Instructions to follow
Return the lines of the data below starting at the one holding "- 3 Large link chain drop" and ending at the one holding "the next time I comment.", word for word, leaving every picture out.

Exercise material
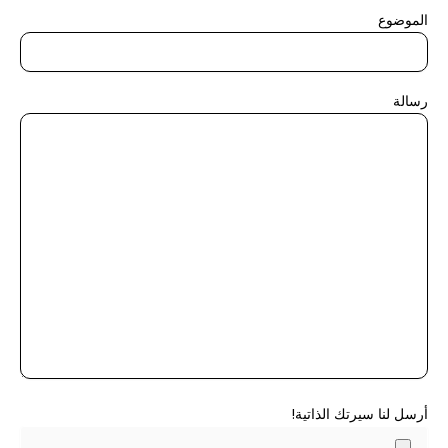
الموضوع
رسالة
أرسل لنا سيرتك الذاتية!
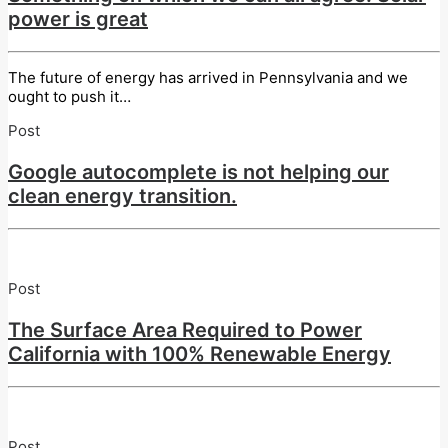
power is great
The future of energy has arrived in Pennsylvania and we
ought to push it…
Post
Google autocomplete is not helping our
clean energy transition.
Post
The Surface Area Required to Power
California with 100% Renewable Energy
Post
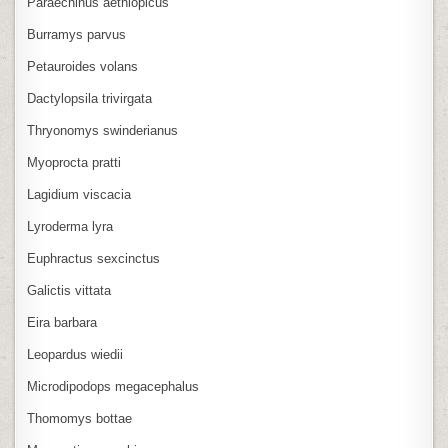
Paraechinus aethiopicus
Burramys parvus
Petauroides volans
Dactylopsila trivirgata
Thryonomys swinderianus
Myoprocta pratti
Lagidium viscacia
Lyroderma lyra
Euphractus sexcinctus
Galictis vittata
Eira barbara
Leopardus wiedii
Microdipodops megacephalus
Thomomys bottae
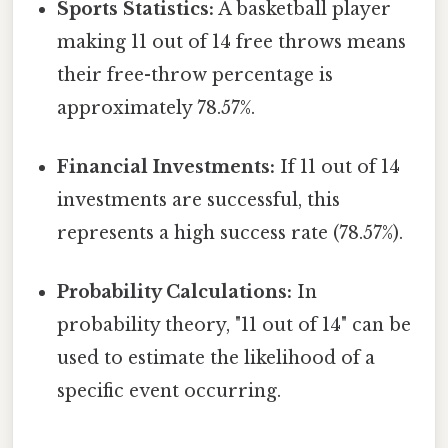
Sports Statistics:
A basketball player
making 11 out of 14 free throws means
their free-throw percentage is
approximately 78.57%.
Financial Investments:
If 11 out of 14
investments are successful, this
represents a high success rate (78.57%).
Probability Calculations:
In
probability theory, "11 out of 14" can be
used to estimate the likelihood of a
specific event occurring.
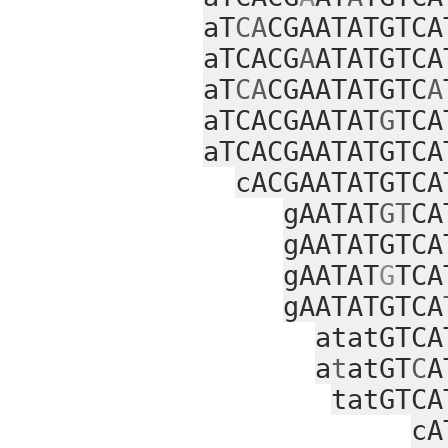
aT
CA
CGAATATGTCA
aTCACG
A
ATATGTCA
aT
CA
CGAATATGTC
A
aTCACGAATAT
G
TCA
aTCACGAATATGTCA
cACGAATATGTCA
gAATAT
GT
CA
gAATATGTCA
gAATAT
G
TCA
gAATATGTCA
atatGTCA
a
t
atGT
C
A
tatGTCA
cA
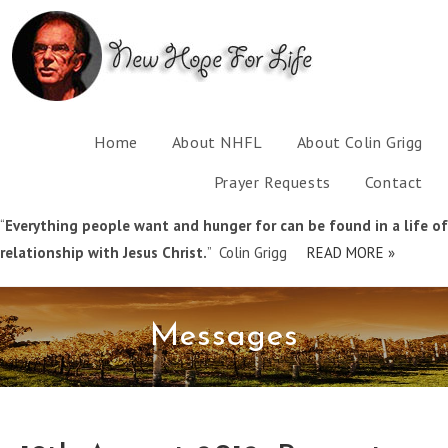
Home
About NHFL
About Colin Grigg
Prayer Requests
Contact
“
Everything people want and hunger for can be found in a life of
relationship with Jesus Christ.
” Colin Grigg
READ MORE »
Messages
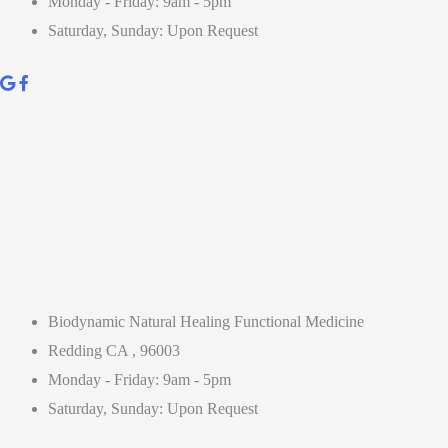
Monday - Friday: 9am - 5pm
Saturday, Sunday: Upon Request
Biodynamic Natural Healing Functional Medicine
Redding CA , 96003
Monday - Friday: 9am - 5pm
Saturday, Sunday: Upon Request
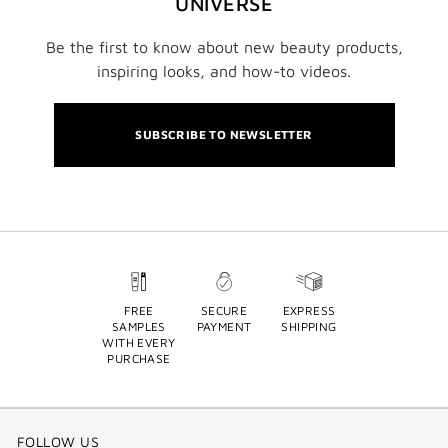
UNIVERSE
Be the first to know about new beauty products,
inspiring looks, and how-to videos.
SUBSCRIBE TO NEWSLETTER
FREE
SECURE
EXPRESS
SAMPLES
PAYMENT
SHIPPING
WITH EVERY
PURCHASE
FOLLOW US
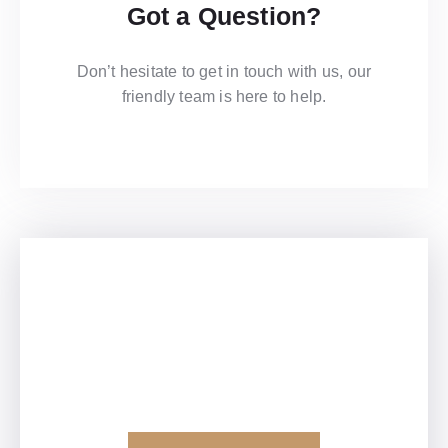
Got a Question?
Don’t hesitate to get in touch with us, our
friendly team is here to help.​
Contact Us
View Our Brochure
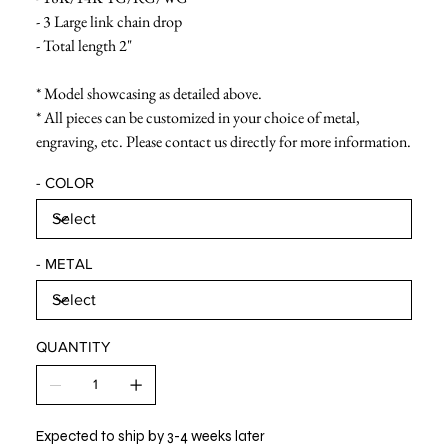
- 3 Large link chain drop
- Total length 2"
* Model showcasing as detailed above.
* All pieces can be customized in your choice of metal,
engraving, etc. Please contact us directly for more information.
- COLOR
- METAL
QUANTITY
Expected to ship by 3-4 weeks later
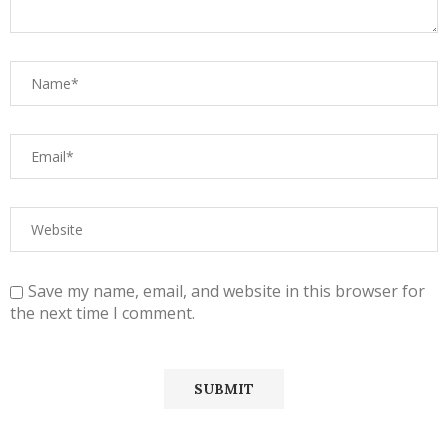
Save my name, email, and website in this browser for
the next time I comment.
---
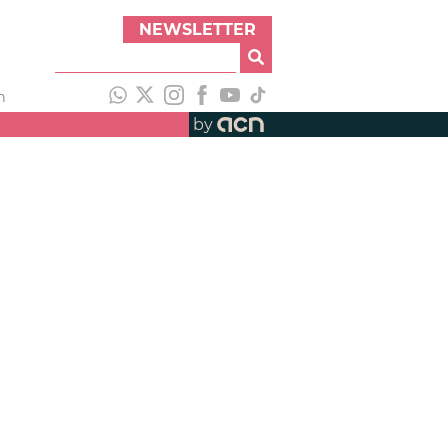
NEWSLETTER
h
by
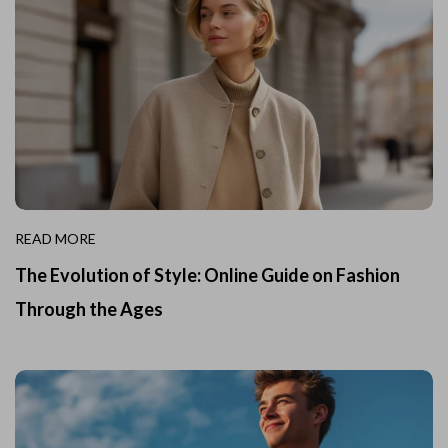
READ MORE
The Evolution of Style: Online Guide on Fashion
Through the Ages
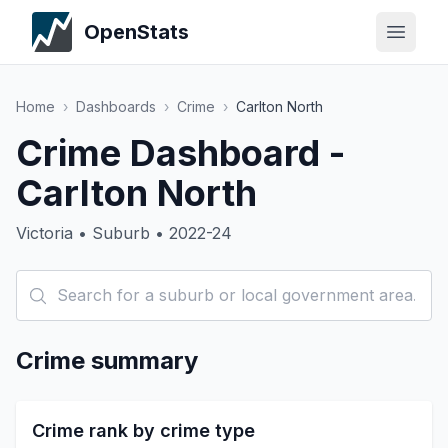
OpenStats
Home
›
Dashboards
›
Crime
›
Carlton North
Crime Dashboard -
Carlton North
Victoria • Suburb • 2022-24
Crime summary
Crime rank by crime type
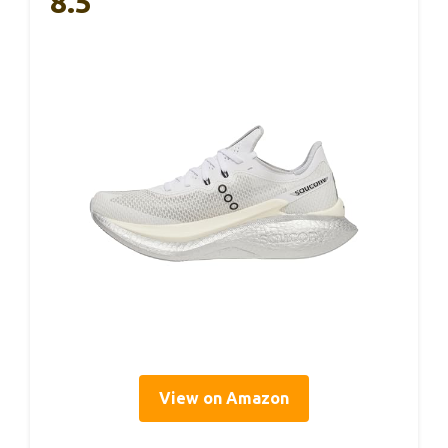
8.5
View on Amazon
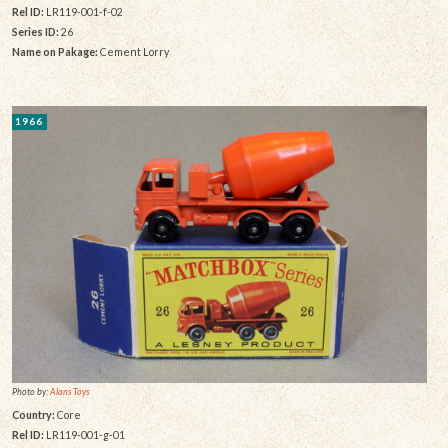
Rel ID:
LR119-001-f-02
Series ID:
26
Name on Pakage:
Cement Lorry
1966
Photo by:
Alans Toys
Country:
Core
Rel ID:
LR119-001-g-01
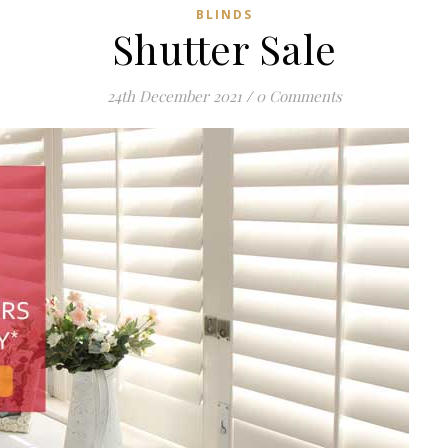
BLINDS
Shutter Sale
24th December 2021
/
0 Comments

Task output
- 3 Large link chain drop
- Total length 2"
* Model showcasing as detailed above.
* All pieces can be customized in your choice of metal,
engraving, etc. Please contact us directly for more information.
- COLOR
- METAL
QUANTITY
Expected to ship by 3-4 weeks later
Save my name, email, and website in this browser for
the next time I comment.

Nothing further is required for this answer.